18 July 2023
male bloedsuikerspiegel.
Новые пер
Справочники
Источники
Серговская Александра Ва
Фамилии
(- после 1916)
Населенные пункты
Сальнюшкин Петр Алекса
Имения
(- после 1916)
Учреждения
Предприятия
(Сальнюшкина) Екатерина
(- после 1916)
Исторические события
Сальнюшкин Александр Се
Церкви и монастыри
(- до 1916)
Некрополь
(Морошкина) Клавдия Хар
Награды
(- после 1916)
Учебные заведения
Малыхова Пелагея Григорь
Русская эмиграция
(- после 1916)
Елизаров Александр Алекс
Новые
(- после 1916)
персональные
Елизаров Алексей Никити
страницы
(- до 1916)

**Aim of the task:** Set down, exactly and without anything extra, every line from the one that contains "(Сальнюшкина) Екатерина" through the final line of the material.

**Expected answer:**
(Сальнюшкина) Екатерина
(- после 1916)
Исторические события
Сальнюшкин Александр Се
Церкви и монастыри
(- до 1916)
Некрополь
(Морошкина) Клавдия Хар
Награды
(- после 1916)
Учебные заведения
Малыхова Пелагея Григорь
Русская эмиграция
(- после 1916)
Елизаров Александр Алекс
Новые
(- после 1916)
персональные
Елизаров Алексей Никити
страницы
(- до 1916)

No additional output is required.